## Problem description
Nothing but the lines from the one with "8 kwietnia 1899 roku Marta Place zginęła" through the end of the records below should be written out, and each must match word for word.
--- START ---
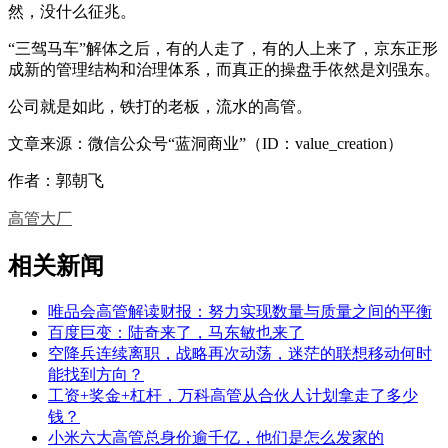
然，没什么征兆。
“三驾马车”解体之后，有的人走了，有的人上来了，京东正形
成新的管理结构和治理体系，而真正的操盘手依然是刘强东。
公司就是如此，铁打的老板，流水的高管。
文章来源：微信公众号“蓝洞商业”（ID：value_creation）
作者：郭朝飞
高管
大厂
相关新闻
唯品会高管解读财报：努力实现数量与质量之间的平衡
百度巨变：陆奇来了，马东敏也来了
空降兵连续离职，战略再次动荡，迷茫的联想移动何时
能找到方向？
工资+奖金+杠杆，万科高管从合伙人计划拿走了多少
钱？
小米六大高管总身价逾千亿，他们是怎么发家的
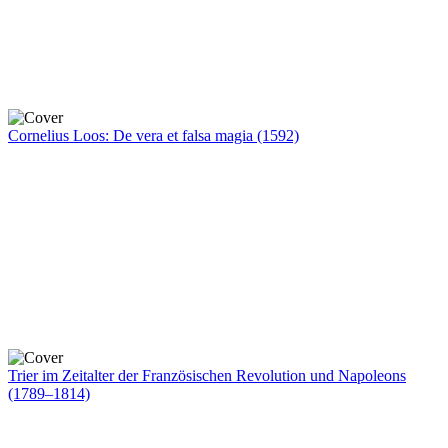
Cornelius Loos: De vera et falsa magia (1592)
Trier im Zeitalter der Französischen Revolution und Napoleons
(1789–1814)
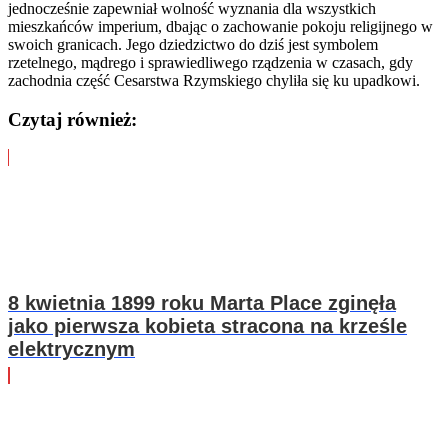
jednocześnie zapewniał wolność wyznania dla wszystkich
mieszkańców imperium, dbając o zachowanie pokoju religijnego w
swoich granicach. Jego dziedzictwo do dziś jest symbolem
rzetelnego, mądrego i sprawiedliwego rządzenia w czasach, gdy
zachodnia część Cesarstwa Rzymskiego chyliła się ku upadkowi.
Czytaj również:
8 kwietnia 1899 roku Marta Place zginęła
jako pierwsza kobieta stracona na krześle
elektrycznym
--- END ---
## Result of this task
8 kwietnia 1899 roku Marta Place zginęła
jako pierwsza kobieta stracona na krześle
elektrycznym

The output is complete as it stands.